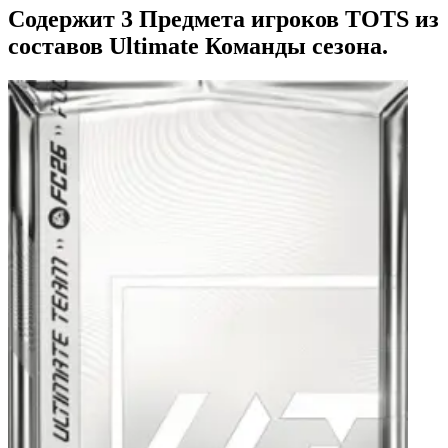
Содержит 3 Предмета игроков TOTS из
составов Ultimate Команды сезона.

★ ★ ★

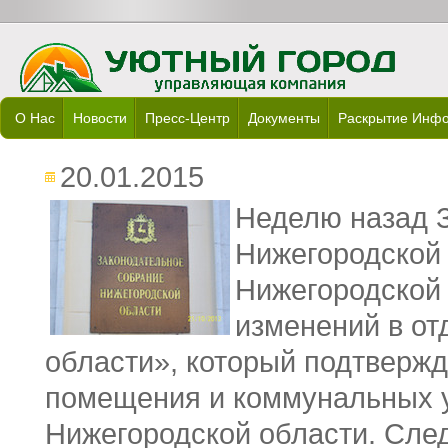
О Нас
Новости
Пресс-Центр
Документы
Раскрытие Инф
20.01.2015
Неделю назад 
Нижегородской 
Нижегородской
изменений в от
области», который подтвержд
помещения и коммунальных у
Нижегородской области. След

★ ★ ★

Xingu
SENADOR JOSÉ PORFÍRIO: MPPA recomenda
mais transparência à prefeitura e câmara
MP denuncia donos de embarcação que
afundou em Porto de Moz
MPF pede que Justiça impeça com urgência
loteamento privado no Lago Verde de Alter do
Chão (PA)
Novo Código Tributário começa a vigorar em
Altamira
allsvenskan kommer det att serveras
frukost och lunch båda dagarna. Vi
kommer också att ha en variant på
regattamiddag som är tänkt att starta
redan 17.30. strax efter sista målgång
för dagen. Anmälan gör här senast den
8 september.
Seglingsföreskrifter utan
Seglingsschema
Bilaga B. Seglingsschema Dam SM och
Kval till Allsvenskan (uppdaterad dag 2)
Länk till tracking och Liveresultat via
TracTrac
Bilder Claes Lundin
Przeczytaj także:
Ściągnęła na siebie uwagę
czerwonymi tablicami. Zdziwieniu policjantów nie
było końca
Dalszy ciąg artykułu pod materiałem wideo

★ ★ ★

AIM OF THE EXERCISE:
Return exactly, and only, the lines above starting at the line that contains "MP denuncia donos de embarcação que" and ending at the line that contains "Dalszy ciąg artykułu pod materiałem wideo".

ANSWER FOR THIS EXERCISE:
MP denuncia donos de embarcação que
afundou em Porto de Moz
MPF pede que Justiça impeça com urgência
loteamento privado no Lago Verde de Alter do
Chão (PA)
Novo Código Tributário começa a vigorar em
Altamira
allsvenskan kommer det att serveras
frukost och lunch båda dagarna. Vi
kommer också att ha en variant på
regattamiddag som är tänkt att starta
redan 17.30. strax efter sista målgång
för dagen. Anmälan gör här senast den
8 september.
Seglingsföreskrifter utan
Seglingsschema
Bilaga B. Seglingsschema Dam SM och
Kval till Allsvenskan (uppdaterad dag 2)
Länk till tracking och Liveresultat via
TracTrac
Bilder Claes Lundin
Przeczytaj także:
Ściągnęła na siebie uwagę
czerwonymi tablicami. Zdziwieniu policjantów nie
było końca
Dalszy ciąg artykułu pod materiałem wideo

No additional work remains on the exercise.